*Try it*. Two lines in the data below mark the range: the one with "sống ngày càng" and the one with "Nam chúng ta. Bữa cơm chung trong gia đình". Return both, along with every line between them, exactly.

[Stored data entries]
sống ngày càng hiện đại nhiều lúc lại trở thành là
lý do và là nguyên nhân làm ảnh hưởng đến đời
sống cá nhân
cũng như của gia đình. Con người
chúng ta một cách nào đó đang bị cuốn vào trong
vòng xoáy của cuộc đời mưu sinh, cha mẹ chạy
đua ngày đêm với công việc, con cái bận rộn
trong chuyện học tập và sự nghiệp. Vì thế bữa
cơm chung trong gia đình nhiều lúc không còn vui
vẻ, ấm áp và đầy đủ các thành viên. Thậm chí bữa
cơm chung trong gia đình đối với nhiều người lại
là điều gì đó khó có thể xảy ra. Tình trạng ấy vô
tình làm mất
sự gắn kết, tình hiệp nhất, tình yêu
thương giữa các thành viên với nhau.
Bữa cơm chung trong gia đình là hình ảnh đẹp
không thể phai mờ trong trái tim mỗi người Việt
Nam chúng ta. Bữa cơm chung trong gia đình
* * *
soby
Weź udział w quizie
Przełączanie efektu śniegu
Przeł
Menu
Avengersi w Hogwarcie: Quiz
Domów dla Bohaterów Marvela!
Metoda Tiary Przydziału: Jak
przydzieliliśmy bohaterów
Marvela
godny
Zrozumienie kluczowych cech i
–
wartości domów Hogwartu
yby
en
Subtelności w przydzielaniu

*Reply to the exercise*.
sống ngày càng hiện đại nhiều lúc lại trở thành là
lý do và là nguyên nhân làm ảnh hưởng đến đời
sống cá nhân
cũng như của gia đình. Con người
chúng ta một cách nào đó đang bị cuốn vào trong
vòng xoáy của cuộc đời mưu sinh, cha mẹ chạy
đua ngày đêm với công việc, con cái bận rộn
trong chuyện học tập và sự nghiệp. Vì thế bữa
cơm chung trong gia đình nhiều lúc không còn vui
vẻ, ấm áp và đầy đủ các thành viên. Thậm chí bữa
cơm chung trong gia đình đối với nhiều người lại
là điều gì đó khó có thể xảy ra. Tình trạng ấy vô
tình làm mất
sự gắn kết, tình hiệp nhất, tình yêu
thương giữa các thành viên với nhau.
Bữa cơm chung trong gia đình là hình ảnh đẹp
không thể phai mờ trong trái tim mỗi người Việt
Nam chúng ta. Bữa cơm chung trong gia đình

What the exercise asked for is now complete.